Our study is not without limitations. First, the sample size in our study is rather small. However, it is clearly the largest in any published study dealing with this issue so far. Second, not all hips were analyzed for bearing wear volume. However, it must be noted that large patient cohorts with clinical information, laboratory and imaging findings, tissue samples and also retrieval analyses available, are not easily available anywhere globally. Further, our patient cohort is free of selection bias as all patients have been primarily operated and followed-up thereafter at our institution with no referrals from other centers. Thirdly, we were not able to analyze the volume of the material loss from the trunnion in those patients with ASR XL hip implants. However, the volume of the material loss from the trunnion is known to be less than that from the bearing couple [49]. Fourth, we used surrogate markers (semiquantitative histology) to indirectly investigate the presence of intrinsic factors contributing to the response.
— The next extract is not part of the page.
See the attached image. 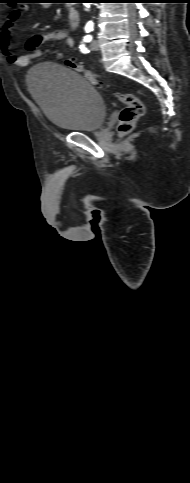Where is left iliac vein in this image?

Measuring variability in signaling pathways provide more direct evidence, but was out of the scope of the current study. Besides, histological methods are well-documented and there is vast amount of literature regarding ARMD histology. However, it is not yet well understood which signaling pathways are important in the development of ARMD and thus a comprehensive study of such would not be realistic. Our study offers novel insight into the role of intrinsic versus extrinsic factors in the pathogenesis of ARMD and is the largest bilateral patient cohort published on the subject. Further, our study is the first one to include wear data.

Conclusion

In conclusion, intrinsic host-specific factors most likely contribute to the development of ARMD in addition to extrinsic factors such as implant wear debris. Further, it is likely that there are differences in these host-specific factors between patients, manifesting as susceptibility to metal debris of variable degree. Clinicians should bear in mind that patients may have different responses to the same amount of wear debris, usually measured as blood metal ion levels. Some patients may tolerate high amounts of metal debris and some patients may develop even severe adverse tissue responses in the presence of a low-wearing hip implant. Also, bilateral MoM patients with failure on one side will likely develop a similar tissue response on the other side as well. This should be accounted for in the follow-up of patients with bilateral MoM hip replacements. In future studies, it is important to search for possible biomarkers that would predict the severity and type of the intrinsic response, in other words, patient susceptibility. Further, it is important to understand the true nature of ARMD in order to be able to design safer bearing couples in the future.